Silence after the last body fell. Val knelt beside Dawn and passed her water, waiting until her hands stopped shaking.

"What level are you?"

"Just reached 6…"

Dawn stared, wordless.

"Why did you follow me?"

Her voice shook as she named the Order of the Silver Cross. She pushed her sleeve up—the Silver Cross Emblem on her left upper arm, zero stars, sword-cross ink bright in desert light.

Val had nothing for that. "Ah right, ok."

He stayed with her until she could stand. They walked out together.


Mei and Xian waited outside, arms crossed.

"Which association do you two belong to?" One of them blocked the path—or they would report illegal gate hunting.

Dawn said nothing. She wanted Val's answer first, which house would own him on paper. Val gave them silence and speed instead, vanishing past the school fence before the twins could grab him.

She lifted her sleeve. The Silver Cross emblem caught light; sword-cross ink, zero stars. The twins looked at each other, looked at her, and stood down. No report filed—the threat had only ever been leverage.

Alone later, she called the Church with a lie to protect him: a Gate near Highschool A, E-rank, already cleared, when the real one had been D-rank.
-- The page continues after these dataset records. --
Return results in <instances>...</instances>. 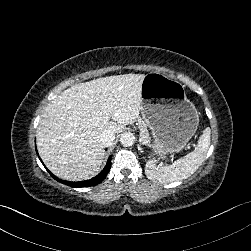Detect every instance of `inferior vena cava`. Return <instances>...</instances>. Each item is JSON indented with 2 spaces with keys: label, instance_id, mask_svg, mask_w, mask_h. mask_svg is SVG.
Wrapping results in <instances>:
<instances>
[{
  "label": "inferior vena cava",
  "instance_id": "inferior-vena-cava-1",
  "mask_svg": "<svg viewBox=\"0 0 251 251\" xmlns=\"http://www.w3.org/2000/svg\"><path fill=\"white\" fill-rule=\"evenodd\" d=\"M115 140V133L111 130H105L101 134V143L104 147H109Z\"/></svg>",
  "mask_w": 251,
  "mask_h": 251
}]
</instances>
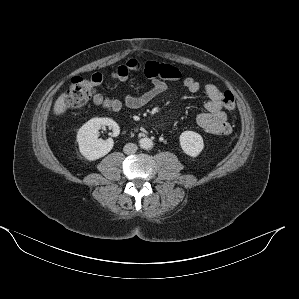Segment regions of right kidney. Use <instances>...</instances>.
Segmentation results:
<instances>
[{
  "label": "right kidney",
  "mask_w": 299,
  "mask_h": 299,
  "mask_svg": "<svg viewBox=\"0 0 299 299\" xmlns=\"http://www.w3.org/2000/svg\"><path fill=\"white\" fill-rule=\"evenodd\" d=\"M108 126L113 131L114 137L120 133L118 124L109 118H92L86 122L77 133V142L80 153L89 161L97 160L108 154L113 148L112 138L102 140L99 138V129Z\"/></svg>",
  "instance_id": "ca27d5eb"
}]
</instances>
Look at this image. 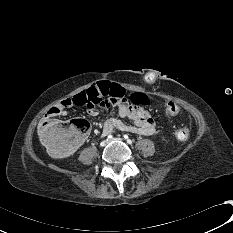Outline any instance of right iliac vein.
<instances>
[{"mask_svg":"<svg viewBox=\"0 0 233 233\" xmlns=\"http://www.w3.org/2000/svg\"><path fill=\"white\" fill-rule=\"evenodd\" d=\"M108 144V141L104 140L103 142H101V146L105 147Z\"/></svg>","mask_w":233,"mask_h":233,"instance_id":"right-iliac-vein-1","label":"right iliac vein"}]
</instances>
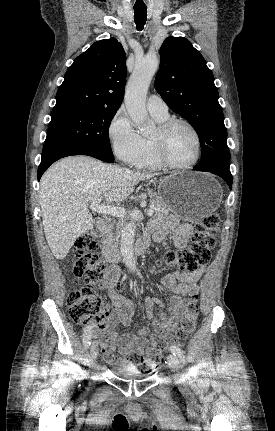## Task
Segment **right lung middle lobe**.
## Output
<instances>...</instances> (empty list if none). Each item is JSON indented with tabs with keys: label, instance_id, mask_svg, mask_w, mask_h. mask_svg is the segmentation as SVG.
Instances as JSON below:
<instances>
[{
	"label": "right lung middle lobe",
	"instance_id": "right-lung-middle-lobe-1",
	"mask_svg": "<svg viewBox=\"0 0 275 431\" xmlns=\"http://www.w3.org/2000/svg\"><path fill=\"white\" fill-rule=\"evenodd\" d=\"M118 109H73L51 113L45 145L85 144L111 155L109 124Z\"/></svg>",
	"mask_w": 275,
	"mask_h": 431
}]
</instances>
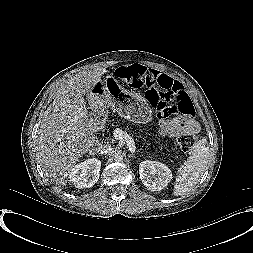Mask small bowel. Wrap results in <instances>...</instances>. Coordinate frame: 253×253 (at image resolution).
<instances>
[{
    "instance_id": "c3829d8e",
    "label": "small bowel",
    "mask_w": 253,
    "mask_h": 253,
    "mask_svg": "<svg viewBox=\"0 0 253 253\" xmlns=\"http://www.w3.org/2000/svg\"><path fill=\"white\" fill-rule=\"evenodd\" d=\"M148 70V79L151 83H154L156 80H159L161 83L168 85V86H181L182 85L175 80L174 78L170 77L169 75L159 72L154 69H147ZM198 126L197 123L191 119L186 118L183 115H178L173 117L170 120L161 121V131L164 134H167L171 137H177L181 134L188 133V132H195Z\"/></svg>"
}]
</instances>
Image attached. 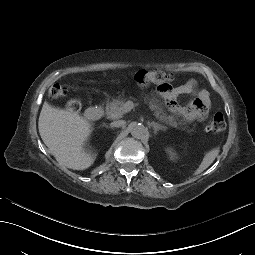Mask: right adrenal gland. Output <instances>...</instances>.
Masks as SVG:
<instances>
[{
	"instance_id": "obj_1",
	"label": "right adrenal gland",
	"mask_w": 255,
	"mask_h": 255,
	"mask_svg": "<svg viewBox=\"0 0 255 255\" xmlns=\"http://www.w3.org/2000/svg\"><path fill=\"white\" fill-rule=\"evenodd\" d=\"M102 126H103V127H106L107 129H113L111 126H109V125H107V124H105V123H103Z\"/></svg>"
}]
</instances>
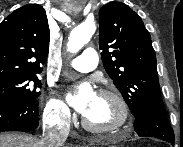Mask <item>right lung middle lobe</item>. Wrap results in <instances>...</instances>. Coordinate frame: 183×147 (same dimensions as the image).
<instances>
[{"label": "right lung middle lobe", "mask_w": 183, "mask_h": 147, "mask_svg": "<svg viewBox=\"0 0 183 147\" xmlns=\"http://www.w3.org/2000/svg\"><path fill=\"white\" fill-rule=\"evenodd\" d=\"M38 88H41V82L36 74L0 79V100L37 99L40 96V92L37 91Z\"/></svg>", "instance_id": "dd1d6c3e"}]
</instances>
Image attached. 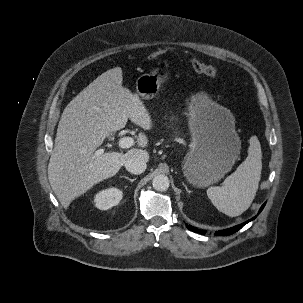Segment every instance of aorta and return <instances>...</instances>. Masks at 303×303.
I'll list each match as a JSON object with an SVG mask.
<instances>
[{
	"mask_svg": "<svg viewBox=\"0 0 303 303\" xmlns=\"http://www.w3.org/2000/svg\"><path fill=\"white\" fill-rule=\"evenodd\" d=\"M152 185L156 191L162 192L166 191L169 188L170 181L166 175L160 174L153 178Z\"/></svg>",
	"mask_w": 303,
	"mask_h": 303,
	"instance_id": "1",
	"label": "aorta"
}]
</instances>
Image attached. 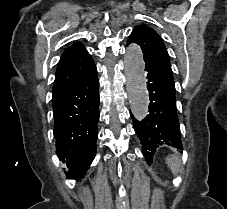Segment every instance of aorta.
<instances>
[{
  "instance_id": "1",
  "label": "aorta",
  "mask_w": 227,
  "mask_h": 209,
  "mask_svg": "<svg viewBox=\"0 0 227 209\" xmlns=\"http://www.w3.org/2000/svg\"><path fill=\"white\" fill-rule=\"evenodd\" d=\"M126 87L130 100L131 112L137 119H143L148 112V92L144 71V58L140 47L130 44L125 58Z\"/></svg>"
}]
</instances>
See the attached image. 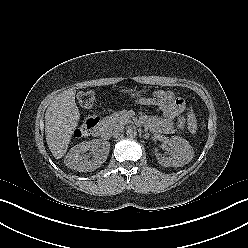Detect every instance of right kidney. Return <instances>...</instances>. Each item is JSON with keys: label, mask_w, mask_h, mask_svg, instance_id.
<instances>
[{"label": "right kidney", "mask_w": 248, "mask_h": 248, "mask_svg": "<svg viewBox=\"0 0 248 248\" xmlns=\"http://www.w3.org/2000/svg\"><path fill=\"white\" fill-rule=\"evenodd\" d=\"M90 150L92 158L85 153ZM110 144L107 141L94 139L91 141H83L67 153L64 163L70 168L79 172H91L99 168L107 159Z\"/></svg>", "instance_id": "obj_1"}]
</instances>
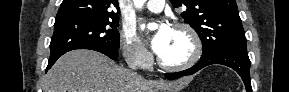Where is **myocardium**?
I'll return each mask as SVG.
<instances>
[{"label": "myocardium", "mask_w": 289, "mask_h": 92, "mask_svg": "<svg viewBox=\"0 0 289 92\" xmlns=\"http://www.w3.org/2000/svg\"><path fill=\"white\" fill-rule=\"evenodd\" d=\"M174 29L184 31L189 36L193 46L192 54L187 61L180 64L166 63L160 56L158 57V63L161 68L168 71H183L191 68L200 60L203 45L199 34L190 24L179 22L174 24Z\"/></svg>", "instance_id": "1"}]
</instances>
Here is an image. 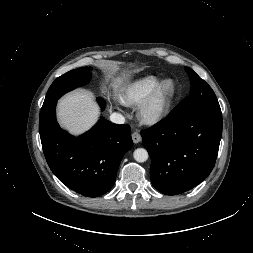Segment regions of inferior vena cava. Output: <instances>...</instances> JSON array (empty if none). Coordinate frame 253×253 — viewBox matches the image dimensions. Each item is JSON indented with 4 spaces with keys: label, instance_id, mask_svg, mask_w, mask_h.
<instances>
[{
    "label": "inferior vena cava",
    "instance_id": "1",
    "mask_svg": "<svg viewBox=\"0 0 253 253\" xmlns=\"http://www.w3.org/2000/svg\"><path fill=\"white\" fill-rule=\"evenodd\" d=\"M110 121L116 124H123L125 122V118L120 113H112L110 115Z\"/></svg>",
    "mask_w": 253,
    "mask_h": 253
}]
</instances>
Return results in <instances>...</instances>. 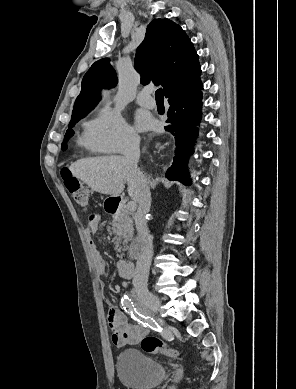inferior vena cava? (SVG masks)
<instances>
[{"mask_svg": "<svg viewBox=\"0 0 296 389\" xmlns=\"http://www.w3.org/2000/svg\"><path fill=\"white\" fill-rule=\"evenodd\" d=\"M139 145L140 137L135 133H129L125 140L123 154L141 188L139 207L135 214V225L138 235L144 245V253L137 262L133 286L137 296L144 300L150 298V293L148 291V276L151 265L152 239L148 233L146 216L150 211L151 193L145 176L138 168V161L140 158Z\"/></svg>", "mask_w": 296, "mask_h": 389, "instance_id": "602c4592", "label": "inferior vena cava"}]
</instances>
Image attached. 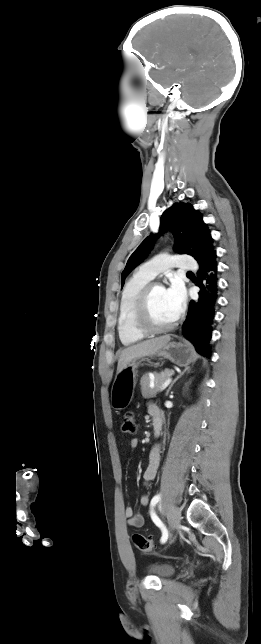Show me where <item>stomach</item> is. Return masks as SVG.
Returning <instances> with one entry per match:
<instances>
[{
    "instance_id": "stomach-1",
    "label": "stomach",
    "mask_w": 261,
    "mask_h": 644,
    "mask_svg": "<svg viewBox=\"0 0 261 644\" xmlns=\"http://www.w3.org/2000/svg\"><path fill=\"white\" fill-rule=\"evenodd\" d=\"M151 356L168 359L178 366L186 367L195 359V352L187 341H169ZM143 360H139V358L131 360L116 375L111 388V406L113 409L123 410L131 403L135 392L137 368Z\"/></svg>"
}]
</instances>
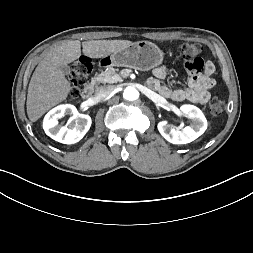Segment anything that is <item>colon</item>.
Wrapping results in <instances>:
<instances>
[{"label": "colon", "mask_w": 253, "mask_h": 253, "mask_svg": "<svg viewBox=\"0 0 253 253\" xmlns=\"http://www.w3.org/2000/svg\"><path fill=\"white\" fill-rule=\"evenodd\" d=\"M202 49L203 47L199 43L183 44L180 48L182 62L187 59L195 60L196 58H201L199 55ZM91 72L92 63L87 57L80 58L73 64L69 77V94L71 97L76 98L80 96L89 83ZM209 109L213 116H221L225 109V103L220 98L215 97L210 101Z\"/></svg>", "instance_id": "5ec220e1"}]
</instances>
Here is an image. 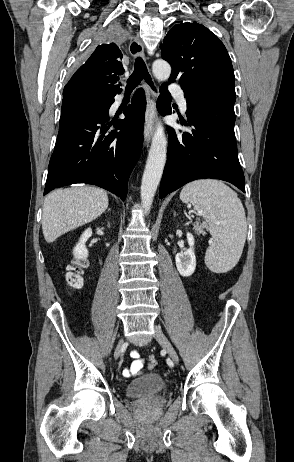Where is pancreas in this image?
I'll return each mask as SVG.
<instances>
[{
    "label": "pancreas",
    "mask_w": 294,
    "mask_h": 462,
    "mask_svg": "<svg viewBox=\"0 0 294 462\" xmlns=\"http://www.w3.org/2000/svg\"><path fill=\"white\" fill-rule=\"evenodd\" d=\"M193 230L196 233V235L205 234L203 225L197 224V225L194 226Z\"/></svg>",
    "instance_id": "cf45deb5"
}]
</instances>
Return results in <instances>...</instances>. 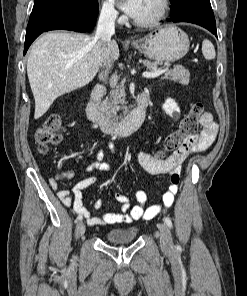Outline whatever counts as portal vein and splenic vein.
<instances>
[{"instance_id":"18ae733b","label":"portal vein and splenic vein","mask_w":247,"mask_h":296,"mask_svg":"<svg viewBox=\"0 0 247 296\" xmlns=\"http://www.w3.org/2000/svg\"><path fill=\"white\" fill-rule=\"evenodd\" d=\"M168 69H160V70H155L152 72H143V77L145 78H156L158 76H160L161 74H163L164 72H166Z\"/></svg>"}]
</instances>
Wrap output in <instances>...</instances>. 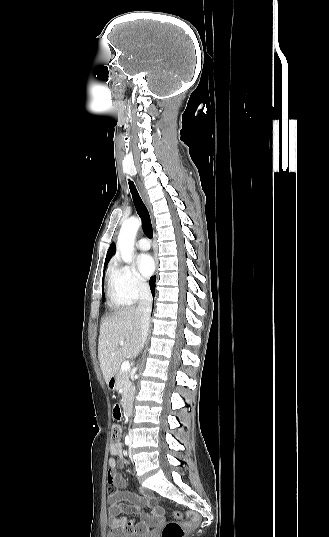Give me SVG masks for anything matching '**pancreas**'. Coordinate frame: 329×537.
<instances>
[{
  "label": "pancreas",
  "instance_id": "pancreas-1",
  "mask_svg": "<svg viewBox=\"0 0 329 537\" xmlns=\"http://www.w3.org/2000/svg\"><path fill=\"white\" fill-rule=\"evenodd\" d=\"M116 387L122 389V397L124 401H127L133 392L132 383L129 379V372L122 371L120 368L116 374Z\"/></svg>",
  "mask_w": 329,
  "mask_h": 537
}]
</instances>
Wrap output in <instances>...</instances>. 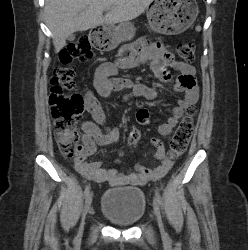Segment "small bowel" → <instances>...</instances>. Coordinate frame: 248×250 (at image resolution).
Returning a JSON list of instances; mask_svg holds the SVG:
<instances>
[{"mask_svg": "<svg viewBox=\"0 0 248 250\" xmlns=\"http://www.w3.org/2000/svg\"><path fill=\"white\" fill-rule=\"evenodd\" d=\"M142 64H148L153 75L165 84L172 83L171 71L180 73L173 87L176 91L183 92L184 97L177 100L176 105L171 109L168 120L159 126L157 130L159 135L169 136L182 117L184 109L198 101L199 93L193 66L175 59L160 39L154 41L140 39L129 46L127 56L118 64L102 63L95 72L93 90L87 91L84 97L85 107L92 115L93 121L82 123V145L79 147L74 162L76 171L95 183L108 182L112 186L144 185L147 182L163 178L172 168L173 162L167 156L164 144L159 138L151 140L152 145L156 148L154 157L159 161L158 165L152 167L137 164L135 172L119 173L115 169L103 168L100 161L87 160L96 152L97 146L114 145L120 138L119 131L108 125L106 113L95 93L108 97L113 91L128 89L131 97L154 100L159 96L158 90L154 87L116 77L118 68L130 69ZM136 118L142 125L149 124L148 108H140ZM132 138L131 132L128 139L132 140Z\"/></svg>", "mask_w": 248, "mask_h": 250, "instance_id": "c3829d8e", "label": "small bowel"}]
</instances>
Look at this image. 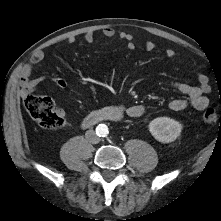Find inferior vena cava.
<instances>
[{"label":"inferior vena cava","mask_w":221,"mask_h":221,"mask_svg":"<svg viewBox=\"0 0 221 221\" xmlns=\"http://www.w3.org/2000/svg\"><path fill=\"white\" fill-rule=\"evenodd\" d=\"M85 137L92 144H97L100 142V138L96 135L94 130L86 131Z\"/></svg>","instance_id":"602c4592"}]
</instances>
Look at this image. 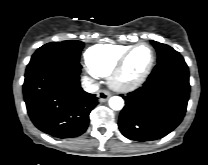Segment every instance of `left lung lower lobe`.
<instances>
[{"instance_id":"0a47b994","label":"left lung lower lobe","mask_w":208,"mask_h":165,"mask_svg":"<svg viewBox=\"0 0 208 165\" xmlns=\"http://www.w3.org/2000/svg\"><path fill=\"white\" fill-rule=\"evenodd\" d=\"M119 117L121 133L135 141H152L173 131L185 116L189 70L183 57L173 54L159 61L142 87L128 93Z\"/></svg>"}]
</instances>
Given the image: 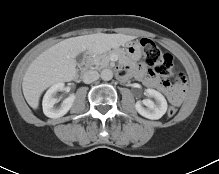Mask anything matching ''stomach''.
Masks as SVG:
<instances>
[{
	"label": "stomach",
	"mask_w": 219,
	"mask_h": 174,
	"mask_svg": "<svg viewBox=\"0 0 219 174\" xmlns=\"http://www.w3.org/2000/svg\"><path fill=\"white\" fill-rule=\"evenodd\" d=\"M122 51L132 61H137L142 56V46L138 41L127 42Z\"/></svg>",
	"instance_id": "stomach-1"
}]
</instances>
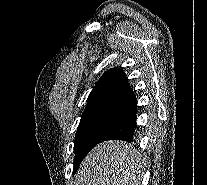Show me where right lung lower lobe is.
Here are the masks:
<instances>
[{
	"instance_id": "right-lung-lower-lobe-1",
	"label": "right lung lower lobe",
	"mask_w": 207,
	"mask_h": 185,
	"mask_svg": "<svg viewBox=\"0 0 207 185\" xmlns=\"http://www.w3.org/2000/svg\"><path fill=\"white\" fill-rule=\"evenodd\" d=\"M136 112L137 102L129 110L124 112L120 119L100 138L98 143L112 139L128 142L133 141V135L136 129Z\"/></svg>"
}]
</instances>
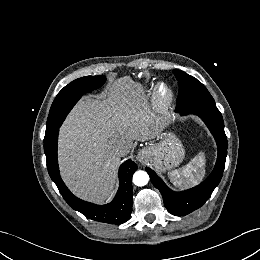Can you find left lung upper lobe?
I'll return each instance as SVG.
<instances>
[{
  "instance_id": "5c2ea615",
  "label": "left lung upper lobe",
  "mask_w": 260,
  "mask_h": 260,
  "mask_svg": "<svg viewBox=\"0 0 260 260\" xmlns=\"http://www.w3.org/2000/svg\"><path fill=\"white\" fill-rule=\"evenodd\" d=\"M173 73L179 81L176 111L184 110L192 105H215L211 94L196 78L181 70H173Z\"/></svg>"
}]
</instances>
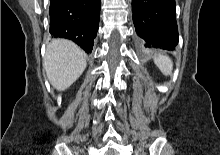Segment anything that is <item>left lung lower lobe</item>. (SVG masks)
<instances>
[{
  "instance_id": "0a47b994",
  "label": "left lung lower lobe",
  "mask_w": 220,
  "mask_h": 155,
  "mask_svg": "<svg viewBox=\"0 0 220 155\" xmlns=\"http://www.w3.org/2000/svg\"><path fill=\"white\" fill-rule=\"evenodd\" d=\"M133 12L141 46L175 49L178 44L175 0H133Z\"/></svg>"
}]
</instances>
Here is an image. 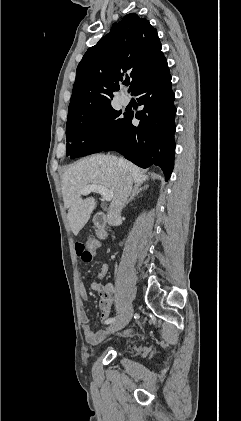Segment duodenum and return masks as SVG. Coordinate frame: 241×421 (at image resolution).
<instances>
[{
    "instance_id": "obj_1",
    "label": "duodenum",
    "mask_w": 241,
    "mask_h": 421,
    "mask_svg": "<svg viewBox=\"0 0 241 421\" xmlns=\"http://www.w3.org/2000/svg\"><path fill=\"white\" fill-rule=\"evenodd\" d=\"M94 223L97 227V233L100 238L106 237L105 226L107 224V217L103 212H98L94 215Z\"/></svg>"
}]
</instances>
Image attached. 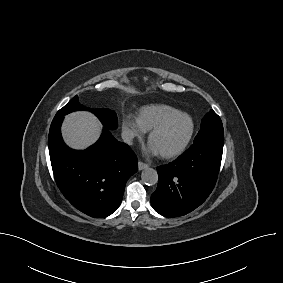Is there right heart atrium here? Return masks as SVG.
I'll return each mask as SVG.
<instances>
[{"label": "right heart atrium", "instance_id": "d8ad5b80", "mask_svg": "<svg viewBox=\"0 0 283 283\" xmlns=\"http://www.w3.org/2000/svg\"><path fill=\"white\" fill-rule=\"evenodd\" d=\"M122 132L126 142L132 144L135 140L142 139L146 131L136 116L127 114L122 121Z\"/></svg>", "mask_w": 283, "mask_h": 283}]
</instances>
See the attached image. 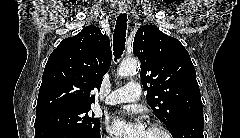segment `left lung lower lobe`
Segmentation results:
<instances>
[{
	"label": "left lung lower lobe",
	"mask_w": 240,
	"mask_h": 138,
	"mask_svg": "<svg viewBox=\"0 0 240 138\" xmlns=\"http://www.w3.org/2000/svg\"><path fill=\"white\" fill-rule=\"evenodd\" d=\"M203 126V116H193L179 122L170 132L173 138H204Z\"/></svg>",
	"instance_id": "1"
}]
</instances>
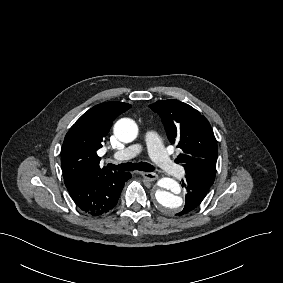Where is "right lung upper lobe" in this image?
<instances>
[{"mask_svg": "<svg viewBox=\"0 0 283 283\" xmlns=\"http://www.w3.org/2000/svg\"><path fill=\"white\" fill-rule=\"evenodd\" d=\"M131 108L123 102L98 104L84 113L67 132L61 151L65 185L83 176L110 173L99 166L98 149L102 147L112 122Z\"/></svg>", "mask_w": 283, "mask_h": 283, "instance_id": "cb5924a9", "label": "right lung upper lobe"}]
</instances>
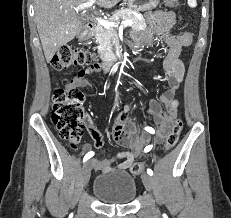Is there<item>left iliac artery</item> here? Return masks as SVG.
Listing matches in <instances>:
<instances>
[{
    "label": "left iliac artery",
    "mask_w": 231,
    "mask_h": 218,
    "mask_svg": "<svg viewBox=\"0 0 231 218\" xmlns=\"http://www.w3.org/2000/svg\"><path fill=\"white\" fill-rule=\"evenodd\" d=\"M145 130L151 134H155V130L152 127H145ZM153 145H148L145 147L144 152H149L152 149ZM147 173L152 176L153 171L151 169H147Z\"/></svg>",
    "instance_id": "left-iliac-artery-1"
}]
</instances>
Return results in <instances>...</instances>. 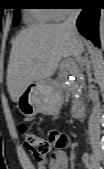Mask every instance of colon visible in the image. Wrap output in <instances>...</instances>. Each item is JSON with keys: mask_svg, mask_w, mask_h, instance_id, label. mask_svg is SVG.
<instances>
[{"mask_svg": "<svg viewBox=\"0 0 104 169\" xmlns=\"http://www.w3.org/2000/svg\"><path fill=\"white\" fill-rule=\"evenodd\" d=\"M20 131L24 137L26 149L41 163L46 160L52 144L61 148L67 142L65 135H60L56 131H50L47 135H42L31 131L26 126H21Z\"/></svg>", "mask_w": 104, "mask_h": 169, "instance_id": "obj_1", "label": "colon"}]
</instances>
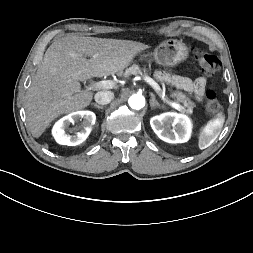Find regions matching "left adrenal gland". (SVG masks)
<instances>
[{
    "mask_svg": "<svg viewBox=\"0 0 253 253\" xmlns=\"http://www.w3.org/2000/svg\"><path fill=\"white\" fill-rule=\"evenodd\" d=\"M150 95H151V99H150V107H151V109H153L155 107H160L161 105L155 99V95L153 93H150Z\"/></svg>",
    "mask_w": 253,
    "mask_h": 253,
    "instance_id": "a2214340",
    "label": "left adrenal gland"
}]
</instances>
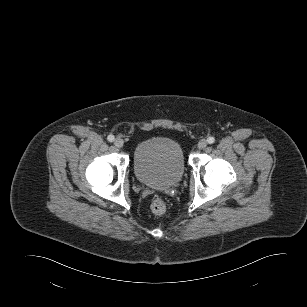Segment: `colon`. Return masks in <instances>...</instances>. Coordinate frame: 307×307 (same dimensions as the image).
<instances>
[{
	"label": "colon",
	"instance_id": "obj_1",
	"mask_svg": "<svg viewBox=\"0 0 307 307\" xmlns=\"http://www.w3.org/2000/svg\"><path fill=\"white\" fill-rule=\"evenodd\" d=\"M151 210L155 215H162L166 211V204L163 199L156 198L151 204Z\"/></svg>",
	"mask_w": 307,
	"mask_h": 307
}]
</instances>
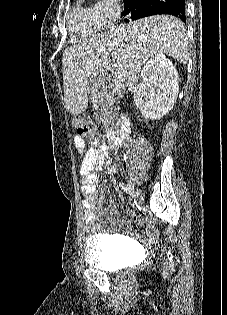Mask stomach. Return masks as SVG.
Wrapping results in <instances>:
<instances>
[{"instance_id":"1","label":"stomach","mask_w":227,"mask_h":315,"mask_svg":"<svg viewBox=\"0 0 227 315\" xmlns=\"http://www.w3.org/2000/svg\"><path fill=\"white\" fill-rule=\"evenodd\" d=\"M97 86H91L89 89V94L91 96V99L94 101L97 96Z\"/></svg>"}]
</instances>
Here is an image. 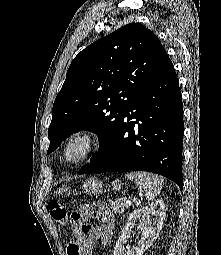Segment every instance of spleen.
<instances>
[{"label":"spleen","instance_id":"obj_1","mask_svg":"<svg viewBox=\"0 0 221 255\" xmlns=\"http://www.w3.org/2000/svg\"><path fill=\"white\" fill-rule=\"evenodd\" d=\"M125 178L133 181L145 192L148 201L154 200L160 194L164 183L161 176L149 172H132L125 174Z\"/></svg>","mask_w":221,"mask_h":255}]
</instances>
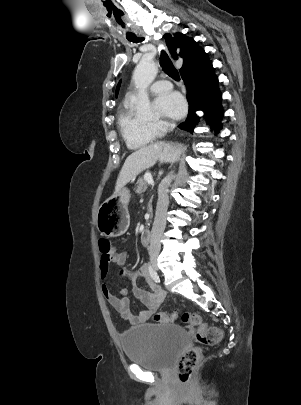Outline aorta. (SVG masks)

The crush that had sparked at lunch—the flirt, beautiful, the failed What are you?—braided tighter with the gate rescue.

Mei cornered her on the walk back. "Who was that rude guy?" "Why was he like that?"

Dawn's smile turned small and stubborn. "He's a schoolmate." She apologized for Val without him in the room to hear it.

Val walked the rest of the day with the gate still rattling in his ribs. Clearing it had been the easy part. Leaving it—associations, reporting, who got to hunt where—was the mess he could not cut through yet.

When the last bell released him, he was Level 6. The problems were the same ones he had woken with.